The sisters have protested other developments worldwide, including the Sao Luiz Do Tapajos mega dam in Brazil, Sojourners noted.

Such sentiments pre-date but are directly in line with those espoused by Pope Francis in his 2015 encyclical on climate change and the environment, On Care for Our Common Home, in which he urged that Indigenous Peoples be consulted on major industrial projects and development.

According to Sojourners, the pipeline would cut straight through eight “historically significant Native American cultural sites,” plus dozens of scenic waterways and preserved farms. The pipeline builder, Transco-Williams Group, said the company had been negotiating with the nuns for two years, that they would retain property ownership and that its use as a cornfield would not change once the pipeline was buried underneath.
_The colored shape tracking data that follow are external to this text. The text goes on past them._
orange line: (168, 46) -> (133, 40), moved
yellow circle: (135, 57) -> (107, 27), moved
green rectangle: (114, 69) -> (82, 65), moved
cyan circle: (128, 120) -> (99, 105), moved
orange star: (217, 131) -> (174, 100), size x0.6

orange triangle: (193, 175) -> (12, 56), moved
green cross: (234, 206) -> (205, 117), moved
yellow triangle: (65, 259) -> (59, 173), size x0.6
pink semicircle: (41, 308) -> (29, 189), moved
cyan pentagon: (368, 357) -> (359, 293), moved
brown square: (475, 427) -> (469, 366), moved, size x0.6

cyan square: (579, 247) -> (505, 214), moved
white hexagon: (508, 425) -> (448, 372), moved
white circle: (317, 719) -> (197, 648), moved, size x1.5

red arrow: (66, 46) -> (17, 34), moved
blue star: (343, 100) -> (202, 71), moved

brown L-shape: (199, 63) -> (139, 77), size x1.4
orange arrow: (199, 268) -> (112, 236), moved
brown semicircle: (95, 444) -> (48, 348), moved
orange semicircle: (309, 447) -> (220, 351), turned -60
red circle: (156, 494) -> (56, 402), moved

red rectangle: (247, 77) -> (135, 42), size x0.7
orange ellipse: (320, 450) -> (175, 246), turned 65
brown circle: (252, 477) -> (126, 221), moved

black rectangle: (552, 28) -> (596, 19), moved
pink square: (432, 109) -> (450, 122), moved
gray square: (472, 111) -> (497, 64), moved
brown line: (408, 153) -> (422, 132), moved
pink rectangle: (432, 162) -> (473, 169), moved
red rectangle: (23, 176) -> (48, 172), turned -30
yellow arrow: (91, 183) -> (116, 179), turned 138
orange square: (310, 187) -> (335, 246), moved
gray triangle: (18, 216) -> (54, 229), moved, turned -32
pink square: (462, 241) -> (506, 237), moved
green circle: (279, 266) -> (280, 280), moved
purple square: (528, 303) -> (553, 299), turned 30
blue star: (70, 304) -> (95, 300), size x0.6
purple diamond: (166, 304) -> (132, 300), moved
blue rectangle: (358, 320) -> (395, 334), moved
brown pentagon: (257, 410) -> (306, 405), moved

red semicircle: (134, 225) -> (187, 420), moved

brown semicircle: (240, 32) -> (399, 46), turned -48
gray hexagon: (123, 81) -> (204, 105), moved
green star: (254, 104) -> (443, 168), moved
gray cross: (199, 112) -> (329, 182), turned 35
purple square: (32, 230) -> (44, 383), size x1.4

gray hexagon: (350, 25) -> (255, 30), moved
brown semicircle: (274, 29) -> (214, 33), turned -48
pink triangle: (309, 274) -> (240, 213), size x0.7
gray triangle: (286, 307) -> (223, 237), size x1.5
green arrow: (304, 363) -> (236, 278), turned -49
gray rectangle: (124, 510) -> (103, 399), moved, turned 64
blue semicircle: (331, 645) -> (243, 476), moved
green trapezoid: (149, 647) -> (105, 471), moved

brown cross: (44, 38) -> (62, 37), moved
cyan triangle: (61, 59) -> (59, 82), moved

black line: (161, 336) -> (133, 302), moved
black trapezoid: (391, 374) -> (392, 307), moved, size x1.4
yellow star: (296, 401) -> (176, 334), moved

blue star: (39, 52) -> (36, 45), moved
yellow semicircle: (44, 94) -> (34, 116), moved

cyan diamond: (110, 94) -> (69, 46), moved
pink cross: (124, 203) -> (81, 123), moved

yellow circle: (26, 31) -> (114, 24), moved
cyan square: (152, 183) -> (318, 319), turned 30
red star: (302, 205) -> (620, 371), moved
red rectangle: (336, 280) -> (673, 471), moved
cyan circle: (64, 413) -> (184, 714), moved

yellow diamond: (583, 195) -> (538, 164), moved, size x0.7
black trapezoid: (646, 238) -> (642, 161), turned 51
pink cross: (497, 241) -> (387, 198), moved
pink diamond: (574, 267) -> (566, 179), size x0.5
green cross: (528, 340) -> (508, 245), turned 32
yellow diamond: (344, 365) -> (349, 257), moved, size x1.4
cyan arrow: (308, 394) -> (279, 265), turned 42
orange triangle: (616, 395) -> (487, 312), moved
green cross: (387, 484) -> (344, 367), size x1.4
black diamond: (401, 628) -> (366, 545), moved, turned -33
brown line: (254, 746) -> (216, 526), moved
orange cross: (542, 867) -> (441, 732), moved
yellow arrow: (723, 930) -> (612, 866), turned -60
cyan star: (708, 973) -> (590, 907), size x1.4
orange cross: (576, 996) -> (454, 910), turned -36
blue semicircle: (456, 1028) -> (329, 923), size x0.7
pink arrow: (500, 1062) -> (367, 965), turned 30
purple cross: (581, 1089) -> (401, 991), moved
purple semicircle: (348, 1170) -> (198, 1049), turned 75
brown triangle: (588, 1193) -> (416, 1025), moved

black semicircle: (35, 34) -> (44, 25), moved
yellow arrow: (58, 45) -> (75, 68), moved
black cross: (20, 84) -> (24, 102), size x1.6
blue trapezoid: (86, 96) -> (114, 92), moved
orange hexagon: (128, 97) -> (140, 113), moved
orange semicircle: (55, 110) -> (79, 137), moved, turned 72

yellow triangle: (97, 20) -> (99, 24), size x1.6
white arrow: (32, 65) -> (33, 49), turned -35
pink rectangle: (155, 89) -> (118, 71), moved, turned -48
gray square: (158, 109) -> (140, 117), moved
“We respect peoples’ right to protest, as long as those protests are done peacefully and safely,” company spokesperson Chris Stockton told ICMN in an e-mailed statement. “Unfortunately, the placement of the arbor in the middle of the planned construction right-of-way creates a safety hazard for construction of this important, federally-approved project. With the exception of the width of the construction right-of-way, this structure can be placed anywhere else on the property without issue. Our top priority is the safety of protestors and construction personnel during the extensive pipeline installation process. While we respect the landowner’s right to protest, we disagree with the opinions that have been expressed about this important infrastructure project.”